Using R Projects brings several benefits:

  1. Reproducibility: Since the working directory is set to the project root, you can use relative file paths in your code, which makes it more likely to run on other machines.

  2. Organization: Each project is self-contained, making it easier to manage files, variables, packages, and more.

  3. Integration with version control systems: RStudio’s Projects integrate well with version control systems like Git, making it easier to track changes, collaborate with others, and sync your work across different machines.

  4. Multiple sessions: You can work on multiple projects in separate sessions, each with its own working directory and workspace.

  5. Restoring previous work: When you reopen a project, RStudio restores the working directory, the command history, and the previously opened scripts, helping you pick up right where you left off.

10.8 Function documentation with Roxygen2

When you’re writing functions, especially if you’re planning to share your code or use it in the future, it’s important to document what the function does, what inputs it expects, and what it returns. The Roxygen2 package in R makes this easy.

# Install the roxygen2 package
install.packages("roxygen2")

Roxygen2 uses specially formatted comments that start with #’ to generate documentation for your functions that is universally known by other R programmers. Here’s an example of how to use roxygen2 to document a function:

#' Calculate the mean of a vector
#'
#' This function calculates the mean of a vector, excluding NA values.
#'
#' @param x A numeric vector.
#' @return The mean of the vector, excluding NA values.
#' @examples
#' calculate_mean(c(1, 2, 3, NA))
calculate_mean <- function(x) {
  mean(x, na.rm = TRUE)
}

10.9 Automated code styling

While adhering to coding style guidelines is crucial, it can sometimes be challenging to manage manually. Thankfully, R has several packages to help with this:

10.9.1 styler

The styler package can automatically format your R code to adhere to the tidyverse style guide without changing the code’s behavior.

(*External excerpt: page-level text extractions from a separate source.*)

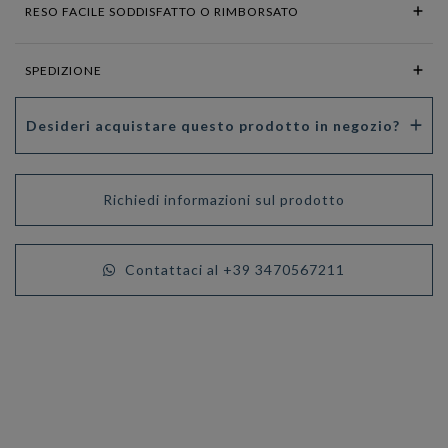
RESO FACILE SODDISFATTO O RIMBORSATO
SPEDIZIONE
Desideri acquistare questo prodotto in negozio?
Richiedi informazioni sul prodotto
Contattaci al +39 3470567211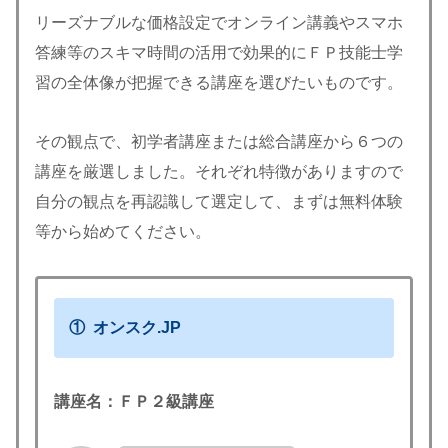
リーズナブルな価格設定でオンライン講義やスマホ
答練等のスキマ時間の活用で効果的にＦＰ技能士学
習の全体像が把握できる講座を選びたいものです。
その観点で、初学者講座または総合講座から６つの
講座を厳選しました。それぞれ特徴がありますので
自分の観点を再認識して選定して、まずは無料体験
等から始めてください。
① オンスク.JP
講座名：ＦＰ２級講座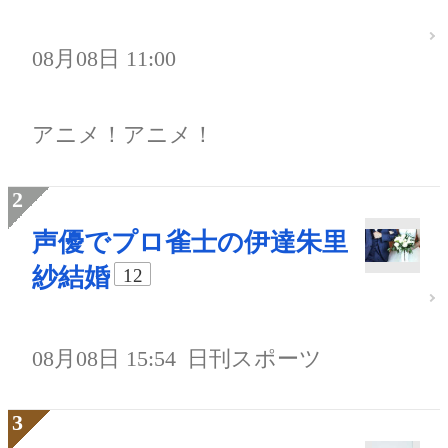
08月08日 11:00
アニメ！アニメ！
声優でプロ雀士の伊達朱里
紗結婚
12
08月08日 15:54
日刊スポーツ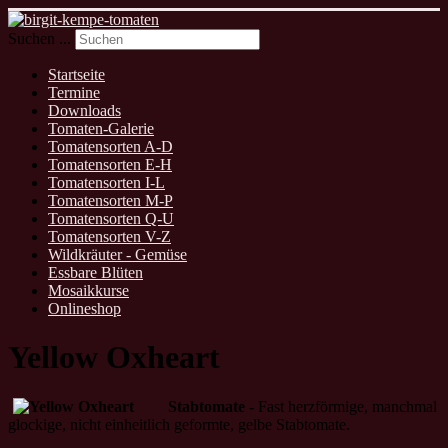
Suchen ...
Startseite
Termine
Downloads
Tomaten-Galerie
Tomatensorten A-D
Tomatensorten E-H
Tomatensorten I-L
Tomatensorten M-P
Tomatensorten Q-U
Tomatensorten V-Z
Wildkräuter - Gemüse
Essbare Blüten
Mosaikkurse
Onlineshop
Yellow Oxheart
Stabtomate -
Fast herzförmige, manchmal
glockige, nicht einheitlich geformte, gelbe Stabtomate.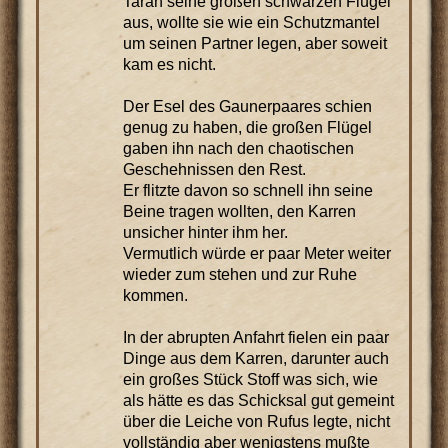
Taran seine großen schwarzen Flügel
aus, wollte sie wie ein Schutzmantel
um seinen Partner legen, aber soweit
kam es nicht.
Der Esel des Gaunerpaares schien
genug zu haben, die großen Flügel
gaben ihn nach den chaotischen
Geschehnissen den Rest.
Er flitzte davon so schnell ihn seine
Beine tragen wollten, den Karren
unsicher hinter ihm her.
Vermutlich würde er paar Meter weiter
wieder zum stehen und zur Ruhe
kommen.
In der abrupten Anfahrt fielen ein paar
Dinge aus dem Karren, darunter auch
ein großes Stück Stoff was sich, wie
als hätte es das Schicksal gut gemeint
über die Leiche von Rufus legte, nicht
vollständig aber wenigstens mußte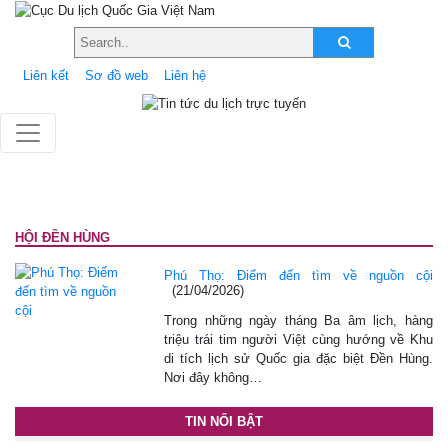
Liên kết
Sơ đồ web
Liên hệ
HỘI ĐỀN HÙNG
Phú Thọ: Điểm đến tìm về nguồn cội
(21/04/2026)
Trong những ngày tháng Ba âm lịch, hàng
triệu trái tim người Việt cùng hướng về Khu
di tích lịch sử Quốc gia đặc biệt Đền Hùng.
Nơi đây không…
TIN NỔI BẬT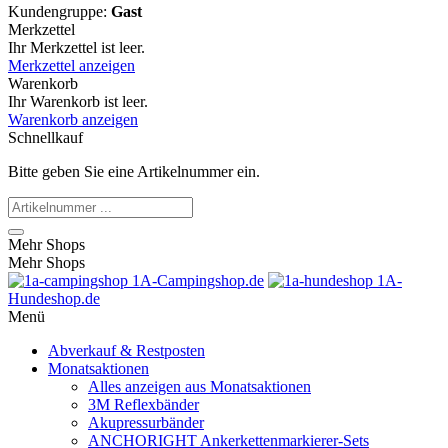
Kundengruppe:
Gast
Merkzettel
Ihr Merkzettel ist leer.
Merkzettel anzeigen
Warenkorb
Ihr Warenkorb ist leer.
Warenkorb anzeigen
Schnellkauf
Bitte geben Sie eine Artikelnummer ein.
Mehr Shops
Mehr Shops
1A-Campingshop.de
1A-
Hundeshop.de
Menü
Abverkauf & Restposten
Monatsaktionen
Alles anzeigen aus Monatsaktionen
3M Reflexbänder
Akupressurbänder
ANCHORIGHT Ankerkettenmarkierer-Sets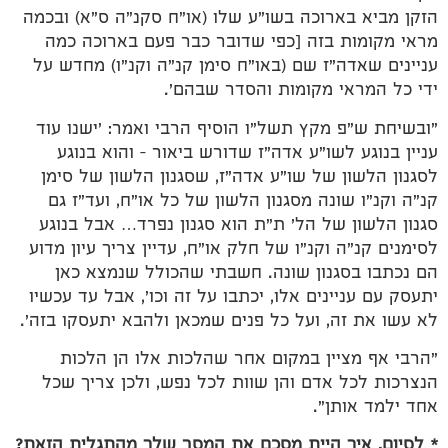
הזקן מביא בארוכה בשו"ע שלו (או"ח סקנ"ה ס"א) ובכמה
מראי מקומות בזה [כפי שדובר כבר פעם בארוכה כמה
עניינים שאדה"ז שם (באו"ח סימן קנ"ה וקנ"ו) מחדש על
ידי כל המראי מקומות והסדר שבהם'.
"ובשיחת ש"פ מקץ תשל"ו הוסיף הרבי ואמר: 'ישנו עוד
עניין בנוגע לשו"ע אדה"ז שדורש ביאור – והוא בנוגע
לסגנון הלשון של שו"ע אדה"ז, שסגנון הלשון של סימן
קנ"ה וקנ"ו שונה מסגנון הלשון של כל או"ח, ועד"ז גם
סגנון הלשון של הל' ת"ת הוא סגנון נפרד… אבל בנוגע
לסימנים קנ"ה וקנ"ו של חלק או"ח, עדיין צריך עיון מדוע
הם נכתבו בסגנון שונה. חשבתי שהכולל שנמצא כאן
יתעסק עם עניינים אלו, יכתבו על זה וכו', אבל עד עכשיו
לא עשו את זה, ועל כל פנים שמכאן ולהבא יתעסקו בזה'.
"הרבי אף מציין במקום אחר שהלכות אלו הן הלכות
הנצרכות לכל אדם והן שוות לכל נפש, ולכן צריך שכל
אחד ילמד אותן".
* לסיום, איך היית מסכם את המסר שלך מהתגלית הזאת?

# Install the styler package
install.packages("styler")

# Load the styler package
library(styler)

# Style a single line of code
style_text("a=1+2")

# Style an entire script
style_file("path/to/your/script.R")

# Style an entire package
style_pkg("path/to/your/package")

10.9.2 lintr

The lintr package provides static code analysis for R, enforcing good coding style. It can be integrated with various text editors, including RStudio.

# Install the lintr package
install.packages("lintr")

# Load the lintr package
library(lintr)

# Lint a single file
lint("path/to/your/script.R")

# Lint an entire package
lint_package("path/to/your/package")

The lint() function returns a list of issues with your code, including stylistic issues, syntax errors, and potential bugs.